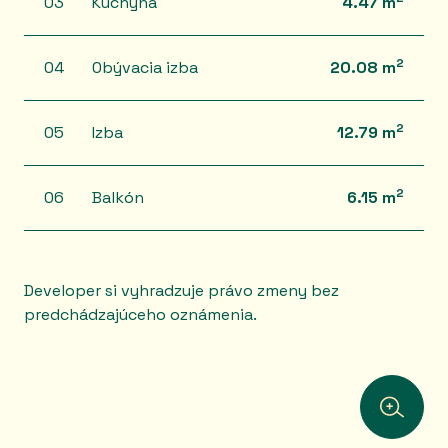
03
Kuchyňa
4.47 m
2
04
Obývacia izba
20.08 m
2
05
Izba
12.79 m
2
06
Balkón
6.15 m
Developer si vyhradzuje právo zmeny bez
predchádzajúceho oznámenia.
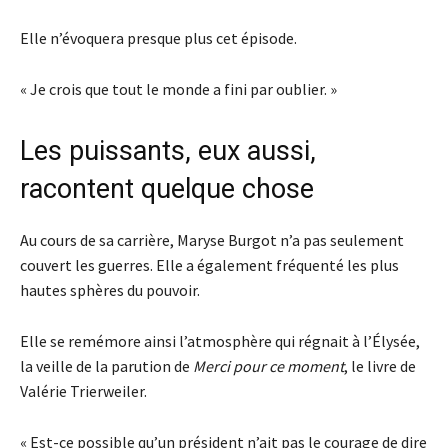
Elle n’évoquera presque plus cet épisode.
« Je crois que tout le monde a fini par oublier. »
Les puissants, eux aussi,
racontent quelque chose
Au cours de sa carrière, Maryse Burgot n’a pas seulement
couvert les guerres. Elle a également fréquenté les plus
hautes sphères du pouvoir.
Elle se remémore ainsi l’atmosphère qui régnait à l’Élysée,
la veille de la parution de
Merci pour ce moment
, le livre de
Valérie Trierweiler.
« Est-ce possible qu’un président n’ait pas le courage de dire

Directions for this task
Look through the entries above. Copy out every line holding the word "plus".

Response to this exercise
Elle n’évoquera presque plus cet épisode.
couvert les guerres. Elle a également fréquenté les plus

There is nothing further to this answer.